--- THE DATA ---
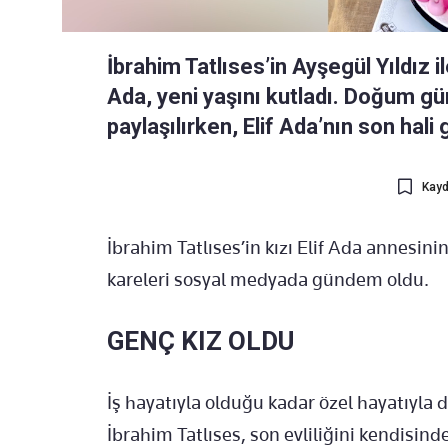
İbrahim Tatlıses’in Ayşegül Yıldız i
Ada, yeni yaşını kutladı. Doğum g
paylaşılırken, Elif Ada’nın son hali 
Kayd
İbrahim Tatlıses’in kızı Elif Ada annesinin
kareleri sosyal medyada gündem oldu.
GENÇ KIZ OLDU
İş hayatıyla olduğu kadar özel hayatıyla d
İbrahim Tatlıses, son evliliğini kendisind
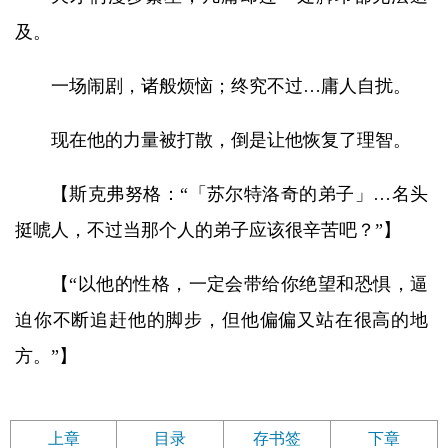
及。
一场闹剧，诸般烦恼；终究不过…庸人自扰。
现在他的力量被打散，倒是让他恢复了理智。
【斯克弗努格：“「苏尔特洛奇的弟子」…名头
挺唬人，不过当那个人的弟子应该很辛苦吧？”】
【“以他的性格，一定会带给你绝望和恐惧，逼
迫你不断追赶他的脚步，但他偏偏又站在很高的地
方。”】
上章
目录
存书签
下章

--- TASK INSTRUCTIONS ---
Please give back the material above exactly as written, pictures omitted.

--- FINISHED EXERCISE ---
İbrahim Tatlıses’in Ayşegül Yıldız i
Ada, yeni yaşını kutladı. Doğum g
paylaşılırken, Elif Ada’nın son hali 
Kayd
İbrahim Tatlıses’in kızı Elif Ada annesinin
kareleri sosyal medyada gündem oldu.
GENÇ KIZ OLDU
İş hayatıyla olduğu kadar özel hayatıyla d
İbrahim Tatlıses, son evliliğini kendisind
及。
一场闹剧，诸般烦恼；终究不过…庸人自扰。
现在他的力量被打散，倒是让他恢复了理智。
【斯克弗努格：“「苏尔特洛奇的弟子」…名头
挺唬人，不过当那个人的弟子应该很辛苦吧？”】
【“以他的性格，一定会带给你绝望和恐惧，逼
迫你不断追赶他的脚步，但他偏偏又站在很高的地
方。”】
上章
目录
存书签
下章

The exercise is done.